I greci, insomma, non sarebbero stati vittima dei governi che li hanno governati nel passato e dei quali Berlino mostra una certa indecente nostalgia, e neanche di Syriza che governa solo da pochi mesi, ma del proprio, vizioso, stile di vita.
La colpa del governo di Alexis Tsipras è in fondo soprattutto quella di averli ascoltati e tentato di assecondarli: il referendum ha dato la parola ai reprobi. E questo deve essere pesantemente sanzionato.
La parte in commedia assegnata dalla propaganda mediatica tedesca al «parassita» Greco non è poi così distante, nella logica che la sottende, da quella una volta assegnata all’ebreo: naturalmente «infido», culturalmente «inquinante», moralmente riprovevole e collettivamente responsabile dei danni subiti individualmente da ogni cittadino germanico.
Siamo a pochi passi dal confine invalicabile della dottrina razziale. Del resto, la stampa tedesca più conservatrice si era già premurata di spiegarci che gli odierni greci nulla hanno a che vedere con l’età di Pericle, trattandosi di un miscuglio di slavi, turchi e albanesi.
I governanti di Berlino dovrebbero essere consapevoli di stare giocando col fuoco. In Germania qualsiasi giudizio sulla qualità morale di una popolazione dovrebbe essere soffocato sul nascere. Al contrario, nella partita giocata contro Atene, ma a ben vedere contro tutta l’Europa mediterranea, questo genere di argomenti sono stati invece ampiamente diffusi e amplificati.

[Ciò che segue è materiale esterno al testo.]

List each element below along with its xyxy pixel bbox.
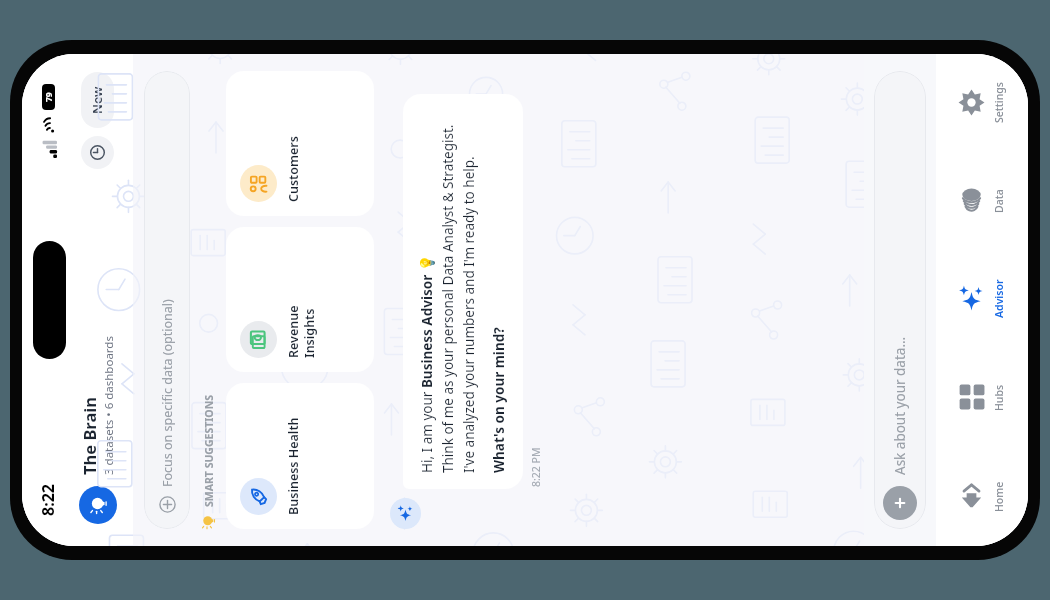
button[interactable]: History [81,136,114,169]
staticText: Revenue Insights [285,305,317,358]
staticText: Home [992,481,1006,512]
button[interactable]: Settings [936,54,1028,152]
staticText: SMART SUGGESTIONS [202,395,216,507]
staticText: New [89,86,106,114]
button[interactable]: Focus on specific data (optional) [144,71,190,529]
staticText: What's on your mind? [490,327,508,473]
staticText: Hi, I am your Business Advisor 💡 Think o… [418,124,478,473]
staticText: 3 datasets • 6 dashboards [101,336,117,475]
staticText: Settings [992,82,1006,123]
staticText: Advisor [992,279,1006,318]
button[interactable]: New [81,72,114,128]
staticText: The Brain [78,397,100,475]
button[interactable]: Home [936,447,1028,546]
button[interactable]: Advisor [936,250,1028,348]
staticText: Hubs [992,384,1006,411]
button[interactable]: The Brain [79,486,117,524]
button[interactable]: Customers [226,71,374,216]
button[interactable]: Hubs [936,348,1028,447]
staticText: 79 [43,92,55,102]
staticText: Data [992,189,1006,213]
staticText: Ask about your data... [891,336,909,475]
other: Attach [883,486,917,520]
button[interactable]: Business Health [226,383,374,529]
button[interactable]: Revenue Insights [226,227,374,372]
staticText: 8:22 PM [529,447,543,487]
staticText: 8:22 [37,484,59,516]
staticText: Business Health [285,417,302,515]
button[interactable]: Data [936,152,1028,250]
staticText: Customers [285,136,302,202]
staticText: Focus on specific data (optional) [159,299,176,487]
button[interactable]: Attach [874,71,926,529]
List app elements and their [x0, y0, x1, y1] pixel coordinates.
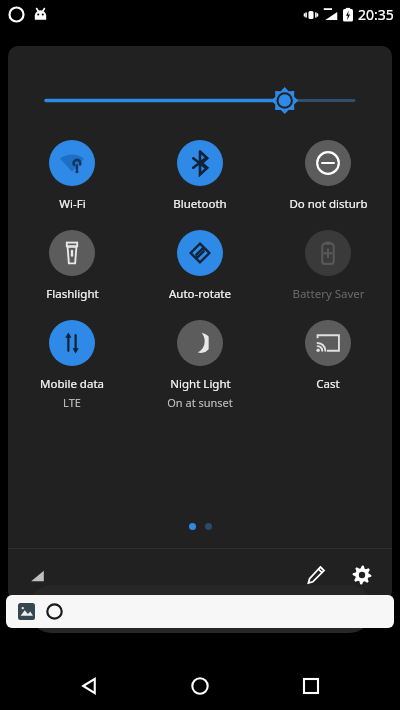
- button[interactable]: Do not disturb: [264, 140, 392, 212]
- button[interactable]: Flashlight: [8, 230, 136, 302]
- staticText: Bluetooth: [173, 196, 227, 212]
- staticText: Cast: [316, 376, 340, 392]
- button[interactable]: Recent apps: [289, 664, 333, 708]
- button[interactable]: Home: [178, 664, 222, 708]
- button[interactable]: Mobile data: [8, 320, 136, 410]
- staticText: Do not disturb: [289, 196, 368, 212]
- staticText: Night Light: [170, 376, 231, 392]
- button[interactable]: Brightness: [8, 46, 392, 134]
- button[interactable]: Cast: [264, 320, 392, 392]
- button[interactable]: Bluetooth: [136, 140, 264, 212]
- button[interactable]: [28, 585, 373, 633]
- staticText: Battery Saver: [292, 286, 365, 302]
- staticText: Auto-rotate: [169, 286, 231, 302]
- staticText: Flashlight: [46, 286, 99, 302]
- button[interactable]: Night Light: [136, 320, 264, 410]
- staticText: LTE: [63, 395, 81, 410]
- button[interactable]: Back: [67, 664, 111, 708]
- staticText: On at sunset: [167, 395, 233, 410]
- button[interactable]: Auto-rotate: [136, 230, 264, 302]
- staticText: Wi-Fi: [59, 196, 86, 212]
- button[interactable]: Battery Saver: [264, 230, 392, 302]
- button[interactable]: [6, 595, 394, 628]
- staticText: 20:35: [358, 5, 394, 24]
- button[interactable]: Settings: [344, 557, 380, 593]
- staticText: Mobile data: [40, 376, 104, 392]
- button[interactable]: Edit tiles: [298, 557, 334, 593]
- button[interactable]: Wi-Fi: [8, 140, 136, 212]
- button[interactable]: Mobile signal: [20, 558, 54, 592]
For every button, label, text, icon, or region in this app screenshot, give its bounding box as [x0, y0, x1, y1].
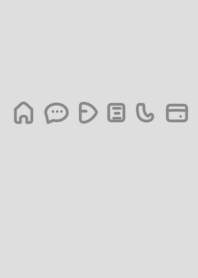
- button[interactable]: VOOM: [74, 99, 102, 127]
- button[interactable]: News: [102, 99, 130, 127]
- button[interactable]: Wallet: [163, 99, 191, 127]
- button[interactable]: Chats: [42, 99, 70, 127]
- button[interactable]: Calls: [131, 99, 159, 127]
- button[interactable]: Home: [10, 98, 38, 126]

L’opinione pubblica tedesca è diventata così un temibile bacino di sentimenti antieuropei, per non voler pensare al peggio. È in primo luogo dalle forze democratiche tedesche che ci aspettiamo una presa di coscienza della gravità di questa situazione, una reazione forte e chiara che faccia cadere la maschera «contabile» di una politica di potenza, incarnata dal «falco» Wolfgang Schauble.